# My girlfriends bday is coming up and I want to get us on a boat.



## JonahT (Aug 15, 2012)

My girlfriend's 19th birthday is next month and Im looking to get us on a boat either inshore/offshore... 
willing to split all expenses... 

Im 17, neither of us drink or smoke. 
We both fish all the time but neither of us have been offshore. 

We are willing to help dock and help clean the boat and all that business, THIS IS NOT OUR FIRST TIME FISHING ON A BOAT! We've just never been offshore! 

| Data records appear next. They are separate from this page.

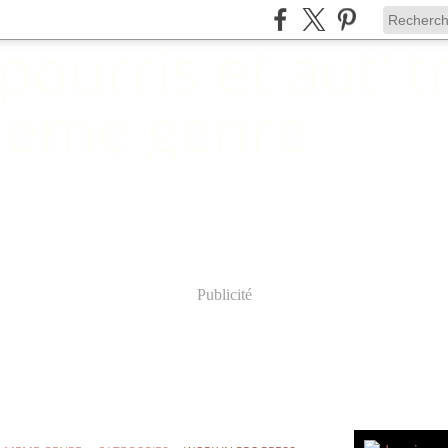
Publicité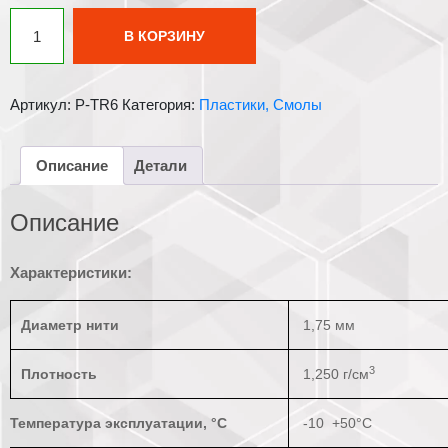
Количество
В КОРЗИНУ
товара
PLA
пластик
Артикул:
P-TR6
Категория:
Пластики, Смолы
1
кг
WANHAO
Описание
Детали
полупрозрачный
пурпурный
Описание
Характеристики:
Диаметр нити
1,75 мм
3
Плотность
1,250 г/см
Температура эксплуатации, °С
-10 +50°С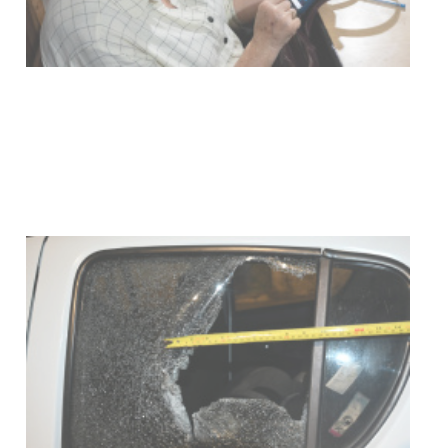
UTE hizo llamado laboral para
personas en situación de
discapacidad
03-08-2026
POLICIALES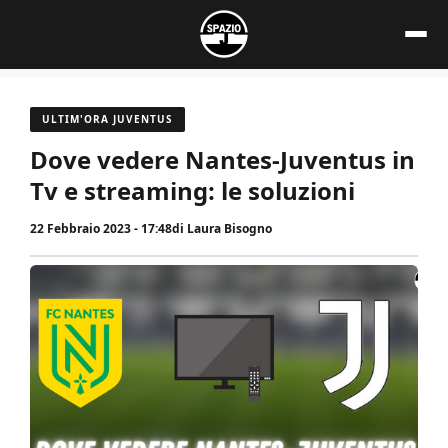
Vai
al
contenuto
ULTIM'ORA JUVENTUS
Dove vedere Nantes-Juventus in
Tv e streaming: le soluzioni
22 Febbraio 2023 - 17:48
di
Laura Bisogno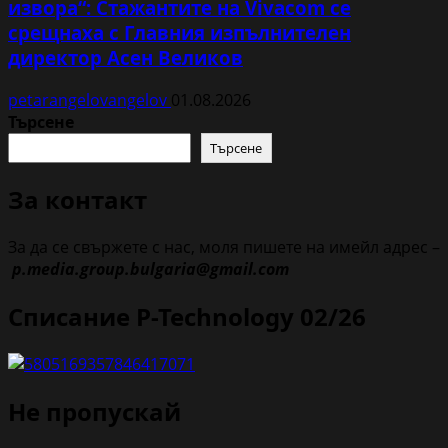
извора“: Стажантите на Vivacom се
срещнаха с Главния изпълнителен
директор Асен Великов
petarangelovangelov
01.08.2026
Търсене
Търсене
За контакт
За да се свържете с нас, моля пишете на имейл адрес –
p.media.group.bulgaria@gmail.com
Списание P-Technology 02/26
Не пропускай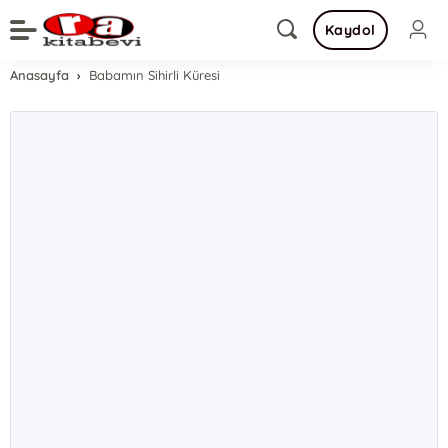
Kaydol
Anasayfa
Babamın Sihirli Küresi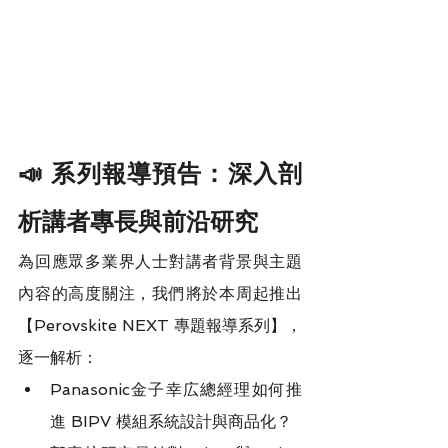
📣 系列報導預告：深入剖
析講者專長與前沿研究
為回應眾多業界人士對講者背景與主題
內容的高度關注，我們將於本周起推出
【Perovskite NEXT 專題報導系列】，
逐一解析：
Panasonic金子幸広總經理如何推
進 BIPV 模組系統設計與商品化？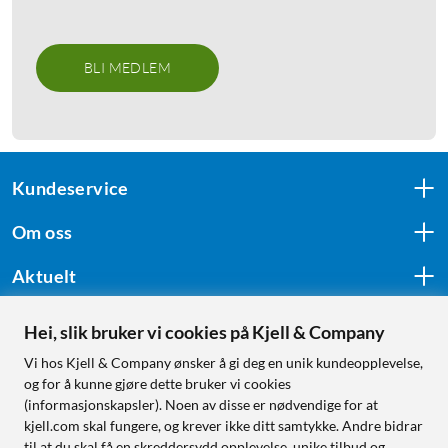
BLI MEDLEM
Kundeservice
Om oss
Aktuelt
Hei, slik bruker vi cookies på Kjell & Company
Følg oss
Vi hos Kjell & Company ønsker å gi deg en unik kundeopplevelse,
og for å kunne gjøre dette bruker vi cookies
(informasjonskapsler). Noen av disse er nødvendige for at
kjell.com skal fungere, og krever ikke ditt samtykke. Andre bidrar
Handle fra:
til at du skal få en skreddersydd opplevelse, unike tilbud og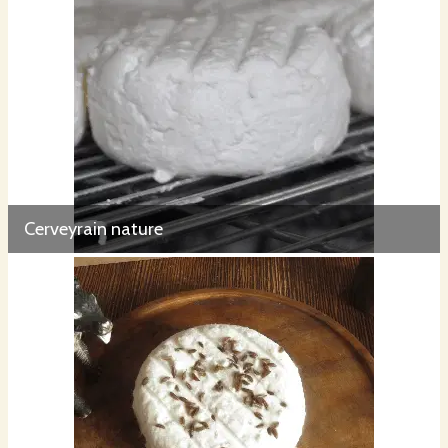
Cerveyrain nature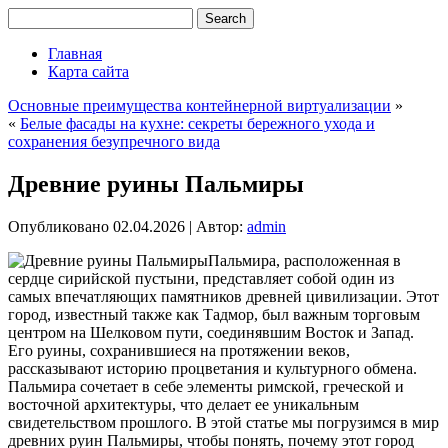
Главная
Карта сайта
Основные преимущества контейнерной виртуализации
»
«
Белые фасады на кухне: секреты бережного ухода и
сохранения безупречного вида
Древние руины Пальмиры
Опубликовано
02.04.2026
|
Автор:
admin
Пальмира, расположенная в
сердце сирийской пустыни, представляет собой один из
самых впечатляющих памятников древней цивилизации. Этот
город, известный также как Тадмор, был важным торговым
центром на Шелковом пути, соединявшим Восток и Запад.
Его руины, сохранившиеся на протяжении веков,
рассказывают историю процветания и культурного обмена.
Пальмира сочетает в себе элементы римской, греческой и
восточной архитектуры, что делает ее уникальным
свидетельством прошлого. В этой статье мы погрузимся в мир
древних руин Пальмиры, чтобы понять, почему этот город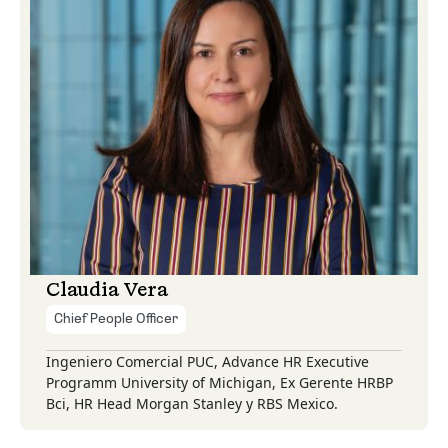
Claudia Vera
Chief People Officer
Ingeniero Comercial PUC, Advance HR Executive
Programm University of Michigan, Ex Gerente HRBP
Bci, HR Head Morgan Stanley y RBS Mexico.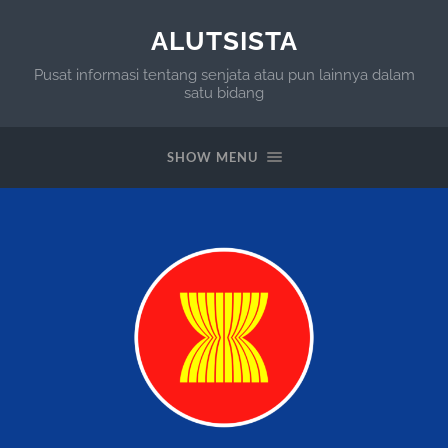
ALUTSISTA
Pusat informasi tentang senjata atau pun lainnya dalam
satu bidang
SHOW MENU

PLEASE PM me if your willing to take us.


----------



## jorge_8099 (Mar 19, 2011)

Sup. If you have limited $$$$ take the party boat. $25.00 per person for 4yrs. They take you out for 4hrs. You can also take the deep sea they start at $85.00 on weekends and $75.00 during the week. William's party boats are ok, but can be rude at times. I like the other one on the right of pier 19. http://www.galvestonpartyboatsinc.com/index.html


----------



## TxFig (May 4, 2006)

jorge_8099 said:


> Sup. If you have limited $$$$ take the party boat. $25.00 per person for 4yrs. They take you out for 4hrs. You can also take the deep sea they start at $85.00 on weekends and $75.00 during the week. William's party boats are ok, but can be rude at times. I like the other one on the right of pier 19.


My recommendation is 100% the opposite - the folks on Williams are polite, friendly, work their tails off.

Galveston Party Boats, otoh, were rude as hell - if you can find a deckhand.


----------



## Russell B (May 16, 2010)

jorge_8099 said:


> Sup. If you have limited $$$$ take the party boat. $25.00 per person for 4yrs. They take you out for 4hrs. You can also take the deep sea they start at $85.00 on weekends and $75.00 during the week. William's party boats are ok, but can be rude at times. I like the other one on the right of pier 19. http://www.galvestonpartyboatsinc.com/index.html


X2


----------



## BullyARed (Jun 19, 2010)

Just take her to a fishing pier and fish and then use the rest money for a nice evening dinner and/or movie. She would be happy catching sandtrout and croker.


----------